- [Problem statement]
Your answer should be an exact copy of the data.

- [Information provided]
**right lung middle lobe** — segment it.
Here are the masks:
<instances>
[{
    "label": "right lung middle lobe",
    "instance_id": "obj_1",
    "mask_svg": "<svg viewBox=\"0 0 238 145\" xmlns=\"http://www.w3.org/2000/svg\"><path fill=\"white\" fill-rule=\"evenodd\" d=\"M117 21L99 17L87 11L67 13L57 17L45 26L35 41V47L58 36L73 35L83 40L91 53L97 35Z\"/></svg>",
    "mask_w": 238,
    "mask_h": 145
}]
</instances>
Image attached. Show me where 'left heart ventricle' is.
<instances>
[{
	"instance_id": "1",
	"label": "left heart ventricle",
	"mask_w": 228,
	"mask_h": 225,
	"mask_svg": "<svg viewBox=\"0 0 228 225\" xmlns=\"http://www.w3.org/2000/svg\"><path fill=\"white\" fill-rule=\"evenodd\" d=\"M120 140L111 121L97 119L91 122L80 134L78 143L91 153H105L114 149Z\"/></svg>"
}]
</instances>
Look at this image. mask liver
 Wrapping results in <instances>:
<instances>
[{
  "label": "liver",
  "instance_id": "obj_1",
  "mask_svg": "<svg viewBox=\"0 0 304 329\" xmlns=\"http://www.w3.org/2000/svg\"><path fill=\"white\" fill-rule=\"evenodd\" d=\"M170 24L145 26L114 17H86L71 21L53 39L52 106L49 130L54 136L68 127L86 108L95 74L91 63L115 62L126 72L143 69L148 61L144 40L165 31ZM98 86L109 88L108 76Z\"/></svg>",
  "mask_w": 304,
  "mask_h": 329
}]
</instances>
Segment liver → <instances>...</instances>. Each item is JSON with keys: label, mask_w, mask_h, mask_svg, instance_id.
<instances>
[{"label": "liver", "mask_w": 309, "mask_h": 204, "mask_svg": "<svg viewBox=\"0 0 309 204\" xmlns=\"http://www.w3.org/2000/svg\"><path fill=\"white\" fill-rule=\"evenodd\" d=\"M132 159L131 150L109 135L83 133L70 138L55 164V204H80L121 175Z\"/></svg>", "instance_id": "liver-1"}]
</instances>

- [Output for this task]
**right lung middle lobe** — segment it.
Here are the masks:
<instances>
[{
    "label": "right lung middle lobe",
    "instance_id": "obj_1",
    "mask_svg": "<svg viewBox=\"0 0 238 145\" xmlns=\"http://www.w3.org/2000/svg\"><path fill=\"white\" fill-rule=\"evenodd\" d=\"M117 21L99 17L87 11L67 13L57 17L45 26L35 41V47L58 36L73 35L83 40L91 53L97 35Z\"/></svg>",
    "mask_w": 238,
    "mask_h": 145
}]
</instances>
Image attached. Show me where 'left heart ventricle' is.
<instances>
[{
	"instance_id": "1",
	"label": "left heart ventricle",
	"mask_w": 228,
	"mask_h": 225,
	"mask_svg": "<svg viewBox=\"0 0 228 225\" xmlns=\"http://www.w3.org/2000/svg\"><path fill=\"white\" fill-rule=\"evenodd\" d=\"M120 140L111 121L97 119L91 122L80 134L78 143L91 153H105L114 149Z\"/></svg>"
}]
</instances>
Look at this image. mask liver
 Wrapping results in <instances>:
<instances>
[{
  "label": "liver",
  "instance_id": "obj_1",
  "mask_svg": "<svg viewBox=\"0 0 304 329\" xmlns=\"http://www.w3.org/2000/svg\"><path fill=\"white\" fill-rule=\"evenodd\" d=\"M170 24L145 26L114 17H86L71 21L53 39L52 106L49 130L54 136L68 127L86 108L95 74L91 63L115 62L126 72L143 69L148 61L144 40L165 31ZM98 86L109 88L108 76Z\"/></svg>",
  "mask_w": 304,
  "mask_h": 329
}]
</instances>
Segment liver → <instances>...</instances>. Each item is JSON with keys: label, mask_w, mask_h, mask_svg, instance_id.
<instances>
[{"label": "liver", "mask_w": 309, "mask_h": 204, "mask_svg": "<svg viewBox=\"0 0 309 204\" xmlns=\"http://www.w3.org/2000/svg\"><path fill=\"white\" fill-rule=\"evenodd\" d=\"M132 159L131 150L109 135L83 133L70 138L55 164V204H80L121 175Z\"/></svg>", "instance_id": "liver-1"}]
</instances>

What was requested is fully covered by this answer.